When the cops arrived, they’d find a bunch of bums who’d shot each other up. They might scratch their heads at a few details, but they wouldn’t waste the Kentucky taxpayer’s dollar on these out of state low-lifes. And if they did, all they’d find would be more questions.
I stepped out into the night.
It was turning icy cold. I ran across the road, taking care to keep my face covered against the CCTV cameras at the gas station. I climbed in the SUV, drove back to the motel and parked beside the Focus, outside the room. Then I went and tapped on the bathroom door. “Cyndi, it’s me, Lacklan. We have to go.”
There was absolute silence for a moment, then the door opened a crack and she peered out. She was drawn and terrified.
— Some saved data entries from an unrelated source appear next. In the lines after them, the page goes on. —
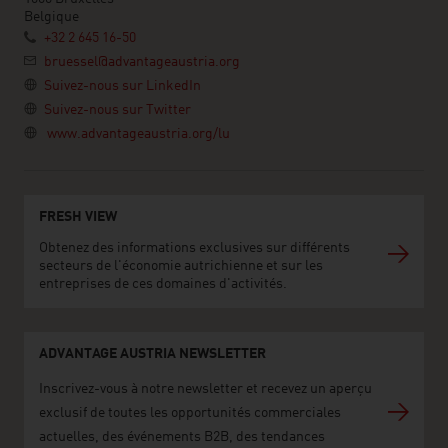
Belgique
+32 2 645 16-50
bruessel@advantageaustria.org
Suivez-nous sur LinkedIn
Suivez-nous sur Twitter
www.advantageaustria.org/lu
FRESH VIEW
Obtenez des informations exclusives sur différents
secteurs de l'économie autrichienne et sur les
entreprises de ces domaines d'activités.
ADVANTAGE AUSTRIA NEWSLETTER
Inscrivez-vous à notre newsletter et recevez un aperçu
exclusif de toutes les opportunités commerciales
actuelles, des événements B2B, des tendances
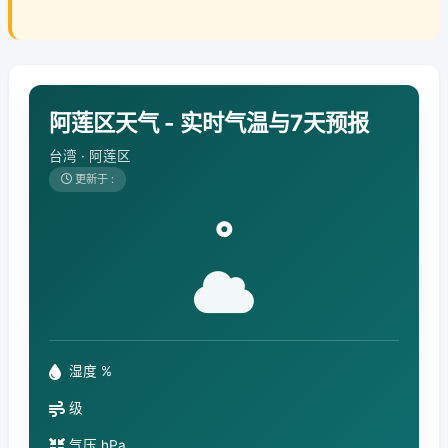
阿莲区天气 - 实时气温与7天预报
台湾 · 阿莲区
更新于 :
°
湿度 %
级
气压 hPa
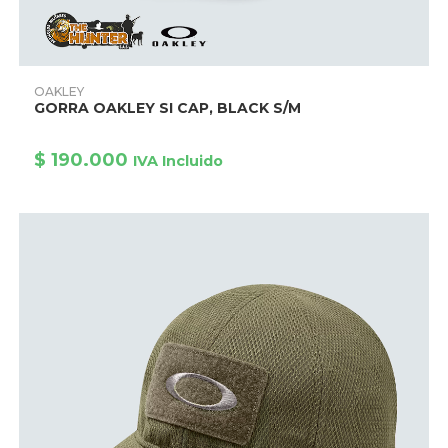
Este
producto
AÑADIR PRODUCTO
OAKLEY
tiene
GORRA OAKLEY SI CAP, BLACK S/M
múltiples
variantes.
Las
opciones
$
190.000
IVA Incluido
se
pueden
elegir
en
la
página
de
producto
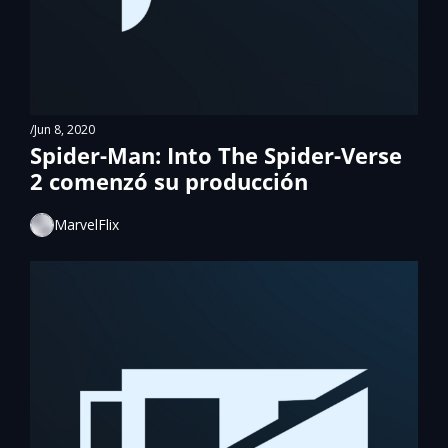
/
Jun 8, 2020
Spider-Man: Into The Spider-Verse 
2 comenzó su producción
MarvelFlix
I shook my head. “We haven’t got time for this, Cyndi. I need you to get a grip and react. We have to go. Open the door.”
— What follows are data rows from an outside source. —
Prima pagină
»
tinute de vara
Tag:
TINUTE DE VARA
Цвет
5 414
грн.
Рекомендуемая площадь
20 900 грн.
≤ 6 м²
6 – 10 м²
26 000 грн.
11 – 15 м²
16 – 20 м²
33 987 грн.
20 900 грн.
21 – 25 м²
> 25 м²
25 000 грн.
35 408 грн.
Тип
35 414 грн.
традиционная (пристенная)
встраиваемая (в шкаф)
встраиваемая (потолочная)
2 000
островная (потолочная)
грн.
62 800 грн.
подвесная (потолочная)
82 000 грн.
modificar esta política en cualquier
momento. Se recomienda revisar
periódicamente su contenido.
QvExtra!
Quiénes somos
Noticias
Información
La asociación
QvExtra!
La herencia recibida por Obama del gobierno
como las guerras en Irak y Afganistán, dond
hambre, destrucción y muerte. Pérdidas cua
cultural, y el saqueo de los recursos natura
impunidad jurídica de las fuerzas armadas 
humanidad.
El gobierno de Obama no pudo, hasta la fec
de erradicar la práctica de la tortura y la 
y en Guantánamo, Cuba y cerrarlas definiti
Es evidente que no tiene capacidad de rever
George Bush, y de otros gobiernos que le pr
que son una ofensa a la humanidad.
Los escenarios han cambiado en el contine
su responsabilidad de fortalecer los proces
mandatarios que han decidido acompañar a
She opened the door. She was trembling badly. I pushed in past her, grabbed her case and thrust it into her hands. “Go outside and get into the black SUV. Not the Focus, the SUV. You understand?”
She stared up into my face and nodded.
“Do it. Now.”
She moved toward the open door. I grabbed the bedding from the bath and threw it all over the bed. Then I grabbed the whiskey, my cigarettes and the Zippo, slung my bag over my shoulder and followed her out, leaving the lights off and the door closed. There were none of my prints and none of Cyndi’s prints, none of my slugs and none of my casings. If they traced the Ford, it would lead them to Joseph O’Brien, who would soon vanish into thin air.
The sky was black overhead. The light from the streetlamps was a dead kind of yellow, and I could see clouds of condensation billowing from Cyndi’s mouth as she stood staring into the SUV. I opened the back, threw in her case and my bag, slammed it shut and physically lifted her into the passenger seat up front. I put the whiskey on her lap, closed the door and went around to the driver’s side. Then we were pulling out of the parking lot and accelerating through the night toward Lexington. I glanced at my watch. It was four AM.
I settled at a steady seventy, pulled my cigarettes from my pocket, shook one loose and fed it into my mouth from the pack. “Drink.” I glanced at her. She was staring at the bottle in her lap. I flipped my Zippo, leaned the cigarette into the flame and took a deep drag. As I blew out I said, “It’s not what your doctor would tell you to do for shock, but I never yet met a doctor who witnessed four men get killed. For me, whiskey does it every time. Take a shot, a big one. It’ll help, believe me.”